On 2011-06-17, at 01:02, Mischa Tuffield wrote:

> Hello, 
> 
> *excuse a little top-posting before comments coming inline ...
> 
> Great email Harry, I agree with your sentiment that schema.org shouldn't be perceived as a massive thread to the SW community. If anything I find and welcome the move, surely it will widen the audience of web-developers interested in creating and authoring structure data to the web? A lot of people write code, and work for companies who are heavily reliant on pleasing Search Engines - SEO is big business. Let users get on with building stuff with microdata/schema.org, and who knows they might even come round to using the various W3C SW specs when they find their needs change, when they find they want to interoperate with data whose primary focus isn't for human consumption or SEO.
> 
> RDF satisfies more than one use-case, it is more than a SEO tool. Personally, I make daily use of RDF, http, SPARQL (to name a few) within the software platform we have built at Garlik (note that I have been too lazy to use other email address) and it makes sense to us as a business, as we make good use of developing software without being constrained by a database schema in a relational database and we can pull in data arbitrarily.
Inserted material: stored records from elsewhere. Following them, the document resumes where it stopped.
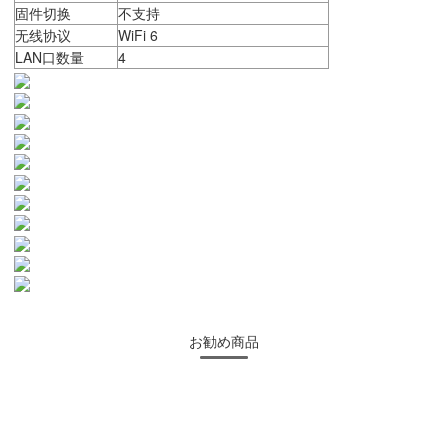
固件切换
不支持
无线协议
WiFi 6
LAN口数量
4
お勧め商品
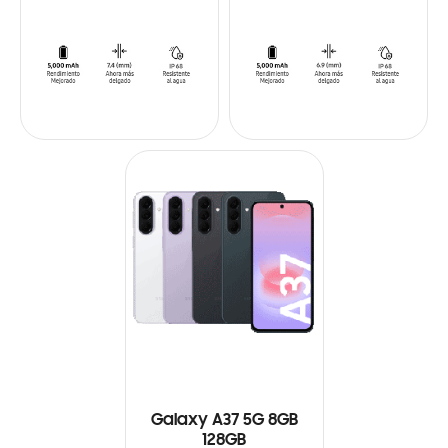
Galaxy A37 5G 8GB
128GB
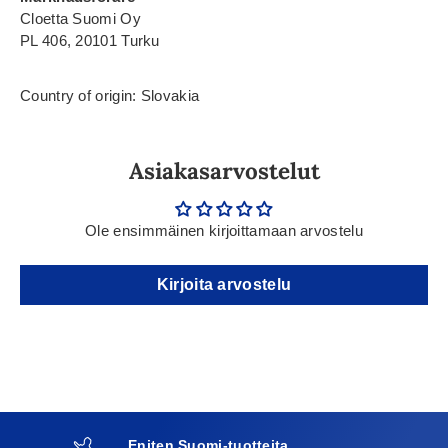
Cloetta Suomi Oy
PL 406, 20101 Turku
Country of origin: Slovakia
Asiakasarvostelut
Ole ensimmäinen kirjoittamaan arvostelu
Kirjoita arvostelu
Eniten Suomi-tuotteita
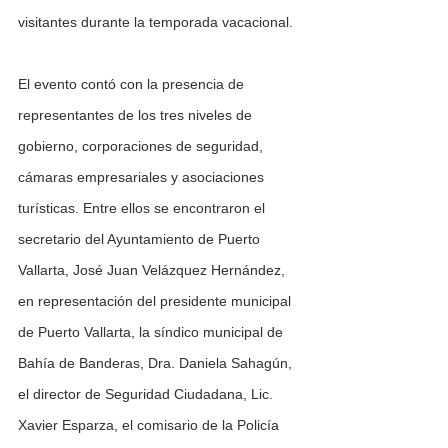
visitantes durante la temporada vacacional.
El evento contó con la presencia de 
representantes de los tres niveles de 
gobierno, corporaciones de seguridad, 
cámaras empresariales y asociaciones 
turísticas. Entre ellos se encontraron el 
secretario del Ayuntamiento de Puerto 
Vallarta, José Juan Velázquez Hernández, 
en representación del presidente municipal 
de Puerto Vallarta, la síndico municipal de 
Bahía de Banderas, Dra. Daniela Sahagún, 
el director de Seguridad Ciudadana, Lic. 
Xavier Esparza, el comisario de la Policía 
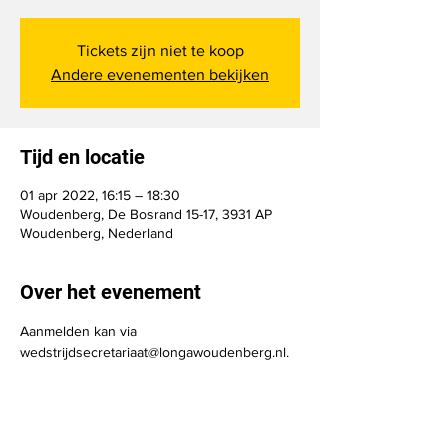
Tickets zijn niet te koop
Andere evenementen bekijken
Tijd en locatie
01 apr 2022, 16:15 – 18:30
Woudenberg, De Bosrand 15-17, 3931 AP
Woudenberg, Nederland
Over het evenement
Aanmelden kan via 
wedstrijdsecretariaat@longawoudenberg.nl. 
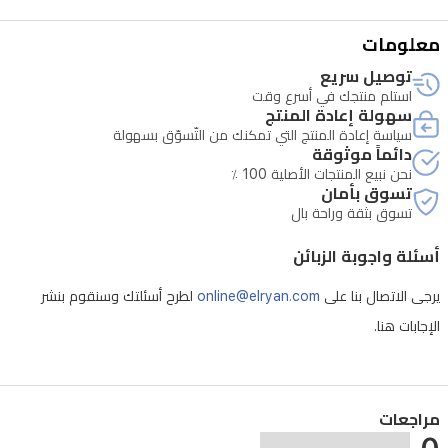
معلومات
توصيل سريع
استلم منتجك في أسرع وقت
سهولة إعادة المنتج
سياسة إعادة المنتج التي تمكنك من التّسوّق بسهولة
دائماً موثوقة
نحن نبيع المنتجات الأصلية 100 ٪
تسوق بأمان
تسوق بثقة وراحة بال
أسئلة واجوبة الزبائن
يرجى الاتصال بنا على
online@elryan.com
لطرح أسئلتك وسنقوم بنشر
الإجابات هنا.
مراجعات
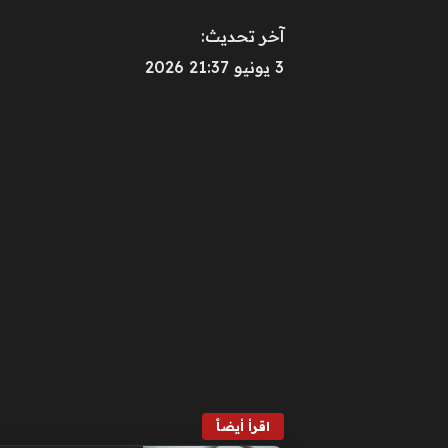
آخر تحديث:
3 يونيو 21:37 2026
اقرأ أيضاً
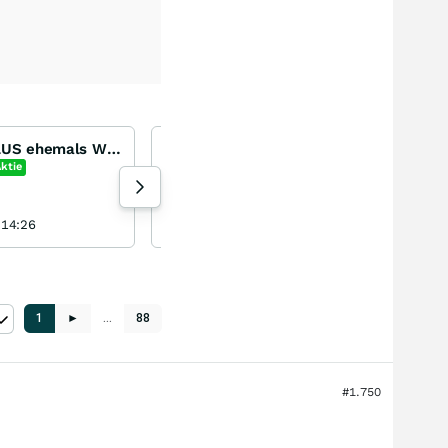
Lang & Schwarz, LS1LUS ehemals WKN 645932 - LS-X
Deutsche Rohstoff AG: Meldungen, Analysen, Meinungen
Deutsche Rohstoff
ktie
+1,45
%
Aktie
435 Aufrufe heute
 14:26
Mademyday gestern 20:28
1
►
…
88
#1.750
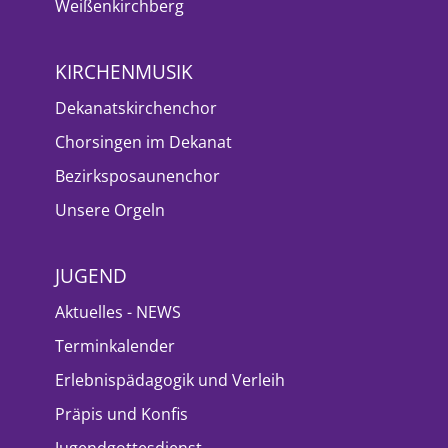
Weißenkirchberg
KIRCHENMUSIK
Dekanatskirchenchor
Chorsingen im Dekanat
Bezirksposaunenchor
Unsere Orgeln
JUGEND
Aktuelles - NEWS
Terminkalender
Erlebnispädagogik und Verleih
Präpis und Konfis
Jugendgottesdienst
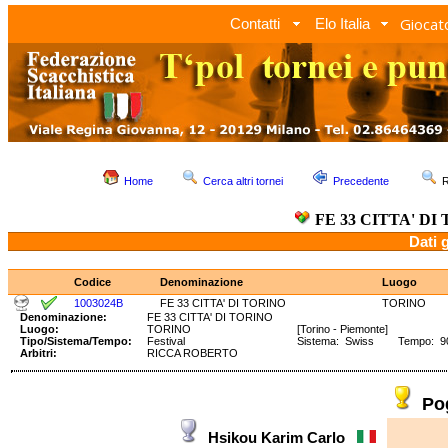
Giocato
Contatti
Elo Italia
Home
Cerca altri tornei
Precedente
R
FE 33 CITTA' DI
Dati 
Codice
Denominazione
Luogo
1003024B
FE 33 CITTA' DI TORINO
TORINO
Denominazione:
FE 33 CITTA' DI TORINO
Luogo:
TORINO
[Torino - Piemonte]
Tipo/Sistema/Tempo:
Festival
Sistema: Swiss Tempo: 90'
Arbitri:
RICCA ROBERTO
Po
Hsikou Karim Carlo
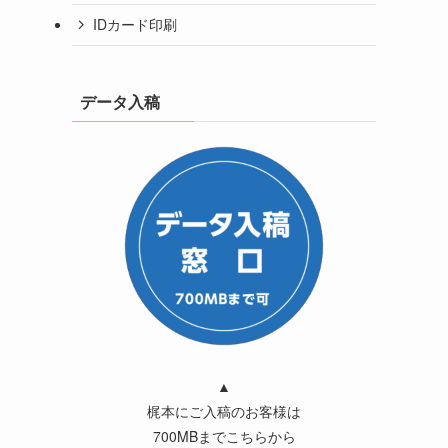
IDカード印刷
データ入稿
▲
梶本にご入稿のお客様は
700MBまでこちらから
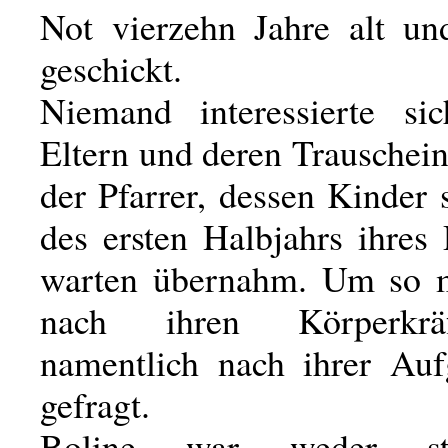
Not vierzehn Jahre alt un
geschickt.
Niemand interessierte si
Eltern und deren Trauschein
der Pfarrer, dessen Kinder
des ersten Halbjahrs ihres
warten übernahm. Um so 
nach ihren Körperkr
namentlich nach ihrer Auf
gefragt.
Boline war weder st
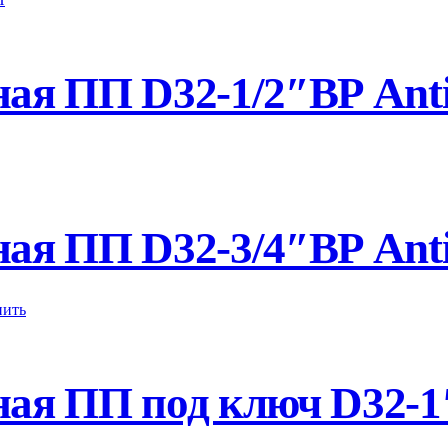
я ПП D32-1/2″ВР Anti
я ПП D32-3/4″ВР Anti
ая ПП под ключ D32-1″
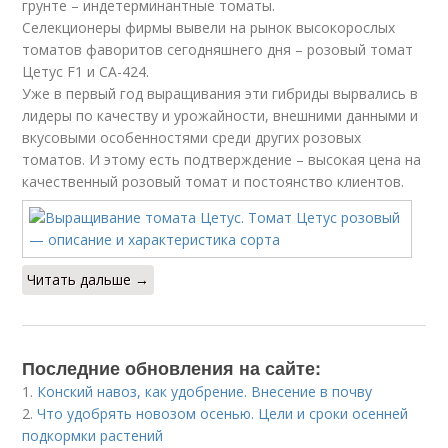
грунте – индетерминантные томаты.
Селекционеры фирмы вывели на рынок высокорослых
томатов фаворитов сегодняшнего дня – розовый томат
Цетус F1 и СА-424.
Уже в первый год выращивания эти гибриды вырвались в
лидеры по качеству и урожайности, внешними данными и
вкусовыми особенностями среди других розовых
томатов. И этому есть подтверждение – высокая цена на
качественный розовый томат и постоянство клиентов.
Читать дальше →
Последние обновления на сайте:
1.
Конский навоз, как удобрение. Внесение в почву
2.
Что удобрять новозом осенью. Цели и сроки осенней
подкормки растений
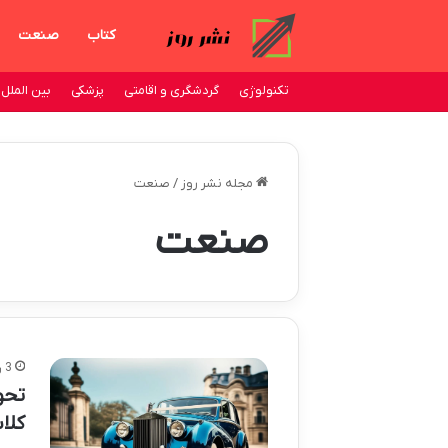
کتاب
صنعت
تکنولوژی
گردشگری و اقامتی
پزشکی
بین الملل
مجله نشر روز
/
صنعت
صنعت
3 روز پیش
تحو
کلا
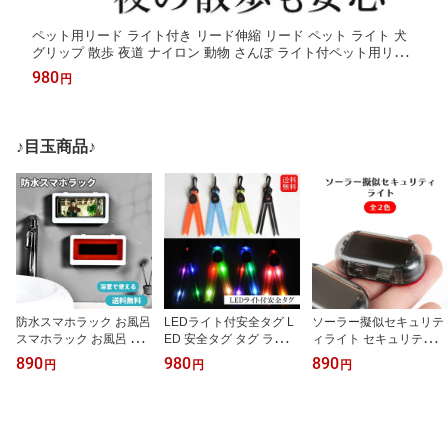
ペット用リード ライト付き リード伸縮 リード ペット ライト 犬
グリップ 散歩 夜道 ナイロン 動物 さんぽ ライト付ペット用リー
ド 可愛い ペット用 8色 軽い ペット用品 柔らかい 軽量 コンパク
980
円
ト 夜間 簡単 持ち運び ABS
♪目玉商品♪
防水スマホラック お風呂
LEDライト付安全タグ L
ソーラー擬似セキュリテ
スマホラック お風呂 防
ED 安全タグ タグ ライト
ィライト セキュリティ
水スマホケース 壁掛けス
夜間 散歩 自転車 ジョギ
ライト 車上荒らし防止
890
980
890
円
円
円
マホスタンド 貼り付け
ング 安心 防犯 事故 鞄 安
ダミー 車 取り付け簡単
タッチパネル操作可 t取
全 人気 おすすめ 子ども
カー用品 抑止力 ソーラ
り外し簡単 ホルダー ス
4色 軽い 女性 防水 軽量
ー バッテリー充電 盗難
タンド 防水 防塵 防油 防
バッジ キーホルダー 取
防止 盗難 カムフラージ
水ケーススマホ置き スマ
り付け簡単 USB充電 持
ュ商品 カムフラージュ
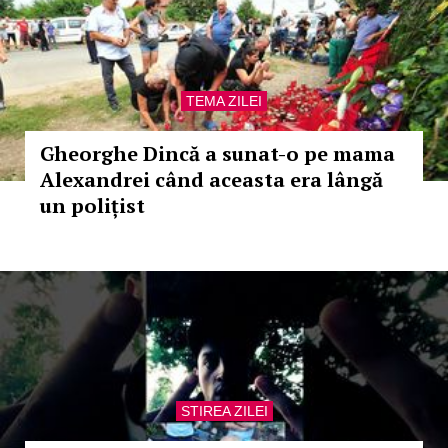
TEMA ZILEI
Gheorghe Dincă a sunat-o pe mama
Alexandrei când aceasta era lângă
un polițist
STIREA ZILEI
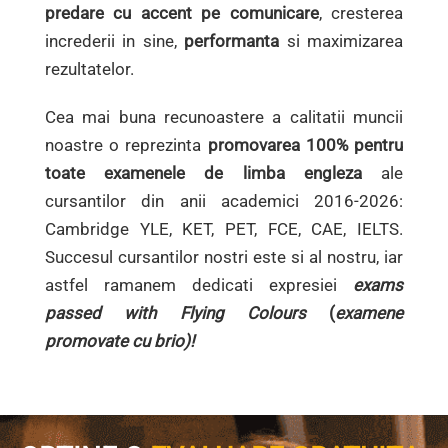
predare cu accent pe comunicare
, cresterea
increderii in sine,
performanta
si maximizarea
rezultatelor.
Cea mai buna recunoastere a calitatii muncii
noastre o reprezinta
promovarea 100% pentru
toate examenele de limba engleza
ale
cursantilor din anii academici 2016-2026:
Cambridge YLE, KET, PET, FCE, CAE, IELTS.
Succesul cursantilor nostri este si al nostru, iar
astfel ramanem dedicati expresiei
exams
passed with Flying Colours
(
examene
promovate cu brio)!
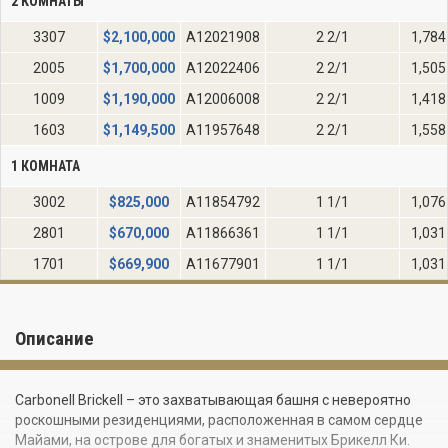
2 КОМНАТЫ
3307
$
2,100,000
A12021908
2 2/1
1,784
2005
$
1,700,000
A12022406
2 2/1
1,505
1009
$
1,190,000
A12006008
2 2/1
1,418
1603
$
1,149,500
A11957648
2 2/1
1,558
1 КОМНАТА
3002
$
825,000
A11854792
1 1/1
1,076
2801
$
670,000
A11866361
1 1/1
1,031
1701
$
669,900
A11677901
1 1/1
1,031
Описание
Carbonell Brickell – это захватывающая башня с невероятно
роскошными резиденциями, расположенная в самом сердце
Майами, на острове для богатых и знаменитых Брикелл Ки.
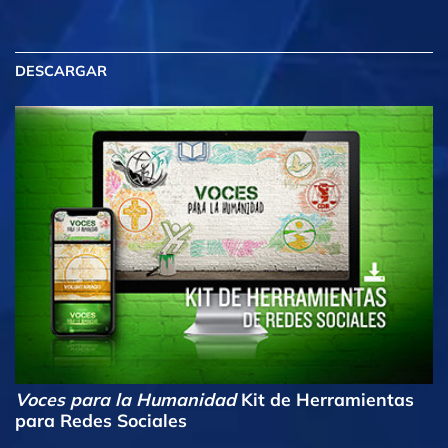
DESCARGAR
Voces para la Humanidad
Kit de Herramientas
para Redes Sociales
In summary, RDF via  GoodRelations in RDFa has shown that the work has made an impact in the world of Search Engines, RDF/SPARQL is being used to power applications in a number of companies big and small, RDF is being outputted by major commercial sales houses, non-computer scientists are using it to represent their scientific data, governments are using in the shape of linked data/SPARQL, this is all good stuff ... more than one use-case - fundamentally engrained with the notion of interoperability and the standardised representation of data (awesome stuff!).
> 
> I am not trying to have a dig here about microdata or schema.org, or the technology stack which builds on the aforementioned, I simply don't know enough about it to comment. I do know that the SW technology stack is growing strong though, and it is an open technology stack - being an optimist I feel that open stuff will prevail. 
> 
> <snip itemtype="http://example.com/Annotation"/> 
> <!-- hehe -->
> 
> On 16 Jun 2011, at 22:09, Harry Halpin wrote:
> 
>> I've been watching the community response to schema.org for the last
>> bit of time. Overall, I think we should clarify why people are upset.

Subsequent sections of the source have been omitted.